Mike Hughes, Vice President and General Manager for Downing-Frye Realty, Inc., added that “Unlike Hurricane Irma, Hurricane Ian was not a severe wind event so roughly 80 percent of the county was not severely affected except for landscaping debris cleanup.”
Not surprising, several broker analysts said there has been an increase in buyer interest for homes in communities east of U.S. 41 since the storm. Adam Vellano, a Naples Sales Manager at Compass Florida, remarked that, “Some homes have been withdrawn from the MLS, some have been terminated, but there’s also been a steady flow of new listings in these last two weeks.”
Obviously, some properties in Naples that experienced damage from the hurricane will come off the market because they will need to be assessed by insurance adjusters and undergo repairs. But unlike harder hit Lee and Charlotte counties, very few properties in Collier County were destroyed.
A considerable number of businesses and properties that experienced the storm’s surge were swift to recover. Major area attractions like the Zoo, popular restaurants and golf courses have already reopened. Vellano added, “If you visit our popular shopping districts today, you’d be hard pressed to recognize we had a major hurricane event two weeks ago.”
Indeed, our county’s hurricane building code standards and quality craftsmanship by local builders helped to greatly reduce the amount of major structural damage in the area. Additionally, drainage improvements to the City and County’s stormwater infrastructure and new flood prevention management ordinances attributed to Naples’ quick recovery efforts.
Molly Lane, Senior Vice President at William Raveis Real Estate, who lived in Connecticut during two major storm flooding events said we might see “FEMA change the base flood elevation on new builds.” Though many spec homes built west of 41 are already 10 feet above sea level and the vast majority appeared to avoid serious flooding during Hurricane Ian.
Broker analysts that reviewed the September 2022 Market Report are concerned national media’s portrayal of the storm’s destruction is influencing the public’s perception of the housing market in Collier County. Hughes said, “A lot of people who visit Naples are assessing their winter plans now. They are trying to figure out whether they should come down and it doesn’t help that our area is part of the media’s narrative when reporting on the hurricane’s destructive effects.
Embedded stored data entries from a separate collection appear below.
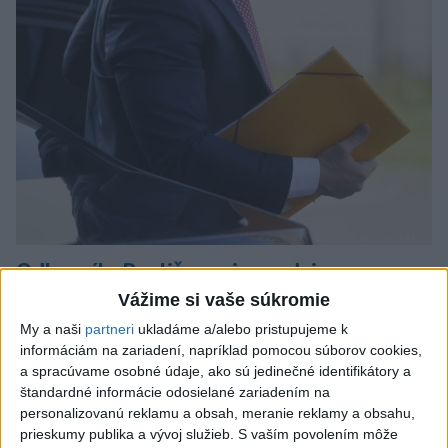
Odborník: Rozlišovanie medzi
investíciami vás ochráni pred podvodmi
Vážime si vaše súkromie
My a naši
partneri
ukladáme a/alebo pristupujeme k
Poukázal na to, že podvodníci prispôsobujú názvy produktov
informáciám na zariadení, napríklad pomocou súborov cookies,
aj príbehy tomu, čo práve priťahuje pozornosť.
a spracúvame osobné údaje, ako sú jedinečné identifikátory a
dnes 9:38
štandardné informácie odosielané zariadením na
personalizovanú reklamu a obsah, meranie reklamy a obsahu,
Slovensko
prieskumy publika a vývoj služieb.
S vaším povolením môže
It is simply not the case. Naples is well positioned to bounce back, and it will quickly.”
Spencer Haynes, Vice President of Business Development and Broker with John R. Wood Properties, assures the public and NABOR® members that September’s Market Report did not reveal any surprises and that instead of spending time analyzing the report you spend the time helping human service organizations that provide direct recovery support.